=== What to produce ===
Pull every line that holds the word "title" from the entries.
***** Information shown
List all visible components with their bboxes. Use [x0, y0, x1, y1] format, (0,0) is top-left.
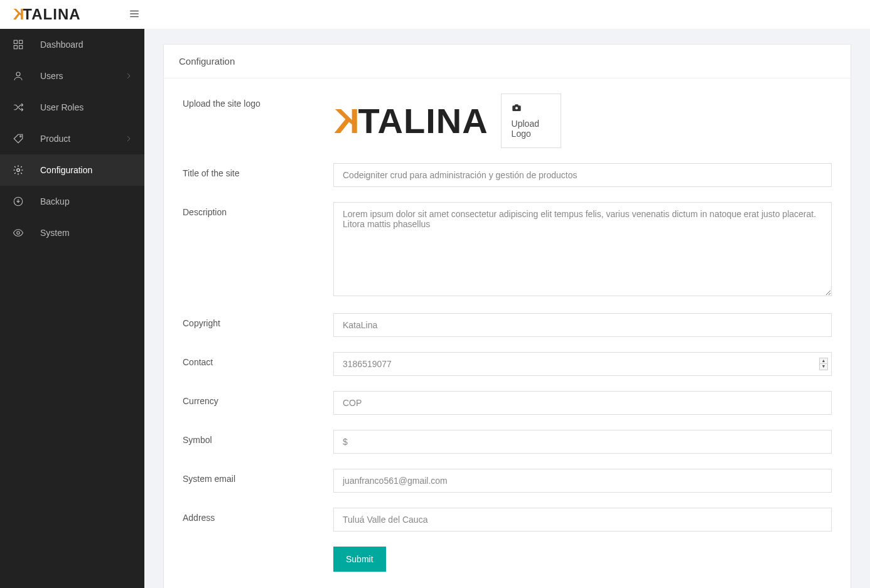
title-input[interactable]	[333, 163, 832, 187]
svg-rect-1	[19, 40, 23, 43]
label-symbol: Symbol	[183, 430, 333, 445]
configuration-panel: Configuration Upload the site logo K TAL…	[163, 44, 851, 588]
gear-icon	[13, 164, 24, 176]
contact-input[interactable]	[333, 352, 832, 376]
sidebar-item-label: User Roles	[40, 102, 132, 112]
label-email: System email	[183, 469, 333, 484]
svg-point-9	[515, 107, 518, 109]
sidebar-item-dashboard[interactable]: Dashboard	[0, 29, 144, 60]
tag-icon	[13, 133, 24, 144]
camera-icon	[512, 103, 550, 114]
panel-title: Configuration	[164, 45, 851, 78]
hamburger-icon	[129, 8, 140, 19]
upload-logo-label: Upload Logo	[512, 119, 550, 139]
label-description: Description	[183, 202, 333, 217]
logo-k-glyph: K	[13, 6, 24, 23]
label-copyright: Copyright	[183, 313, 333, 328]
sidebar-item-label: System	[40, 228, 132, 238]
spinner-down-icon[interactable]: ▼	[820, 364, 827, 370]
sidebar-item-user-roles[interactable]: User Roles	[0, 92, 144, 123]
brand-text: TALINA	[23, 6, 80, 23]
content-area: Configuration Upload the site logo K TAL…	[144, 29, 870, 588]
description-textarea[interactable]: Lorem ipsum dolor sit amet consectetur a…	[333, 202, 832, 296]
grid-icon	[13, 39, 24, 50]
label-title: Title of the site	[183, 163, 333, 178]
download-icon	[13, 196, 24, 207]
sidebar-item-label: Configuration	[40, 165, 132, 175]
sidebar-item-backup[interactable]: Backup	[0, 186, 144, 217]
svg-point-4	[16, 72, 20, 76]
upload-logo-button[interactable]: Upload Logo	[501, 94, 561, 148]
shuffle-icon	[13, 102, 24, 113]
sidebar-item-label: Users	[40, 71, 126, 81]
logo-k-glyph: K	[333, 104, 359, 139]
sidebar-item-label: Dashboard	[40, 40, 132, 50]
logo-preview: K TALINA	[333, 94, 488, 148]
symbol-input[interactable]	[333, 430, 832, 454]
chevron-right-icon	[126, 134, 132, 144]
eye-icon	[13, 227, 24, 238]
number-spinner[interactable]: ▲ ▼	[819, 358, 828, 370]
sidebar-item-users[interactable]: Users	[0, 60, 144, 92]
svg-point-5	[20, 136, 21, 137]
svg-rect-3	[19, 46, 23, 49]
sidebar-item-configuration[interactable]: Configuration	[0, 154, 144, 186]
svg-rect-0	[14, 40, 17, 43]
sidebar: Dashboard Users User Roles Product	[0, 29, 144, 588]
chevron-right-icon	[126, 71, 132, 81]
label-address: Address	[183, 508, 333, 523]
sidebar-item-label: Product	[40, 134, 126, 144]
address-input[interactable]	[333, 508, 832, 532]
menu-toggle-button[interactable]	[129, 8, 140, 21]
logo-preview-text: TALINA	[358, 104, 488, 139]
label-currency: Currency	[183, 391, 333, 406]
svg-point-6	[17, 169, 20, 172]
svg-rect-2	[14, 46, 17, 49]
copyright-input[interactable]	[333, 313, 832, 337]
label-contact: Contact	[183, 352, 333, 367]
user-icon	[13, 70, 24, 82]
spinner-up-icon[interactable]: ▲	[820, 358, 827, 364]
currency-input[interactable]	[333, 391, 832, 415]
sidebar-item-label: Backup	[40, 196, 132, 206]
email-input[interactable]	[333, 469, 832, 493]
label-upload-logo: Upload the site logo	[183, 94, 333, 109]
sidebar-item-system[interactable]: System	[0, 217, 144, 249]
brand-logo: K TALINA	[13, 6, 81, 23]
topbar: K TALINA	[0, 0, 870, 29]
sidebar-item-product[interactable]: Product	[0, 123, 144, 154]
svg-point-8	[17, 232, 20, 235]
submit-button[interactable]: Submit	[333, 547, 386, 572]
**********
=== Written response ===
title-input[interactable]	[333, 163, 832, 187]
panel-title: Configuration	[164, 45, 851, 78]
label-title: Title of the site	[183, 163, 333, 178]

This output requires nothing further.